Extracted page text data
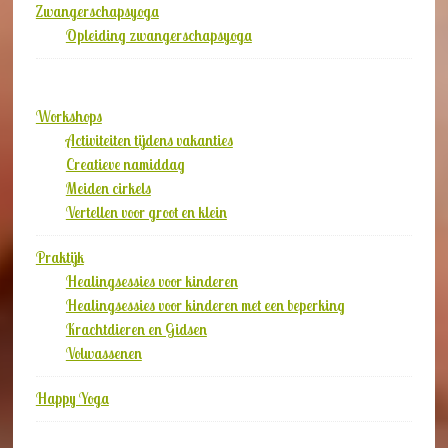
Zwangerschapsyoga
Opleiding zwangerschapsyoga
Workshops
Activiteiten tijdens vakanties
Creatieve namiddag
Meiden cirkels
Vertellen voor groot en klein
Praktijk
Healingsessies voor kinderen
Healingsessies voor kinderen met een beperking
Krachtdieren en Gidsen
Volwassenen
Happy Yoga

### Required work
Only the lines with the string "kinderen" are wanted; pick them out of the records above and copy them.

### Solution for this task
Healingsessies voor kinderen
Healingsessies voor kinderen met een beperking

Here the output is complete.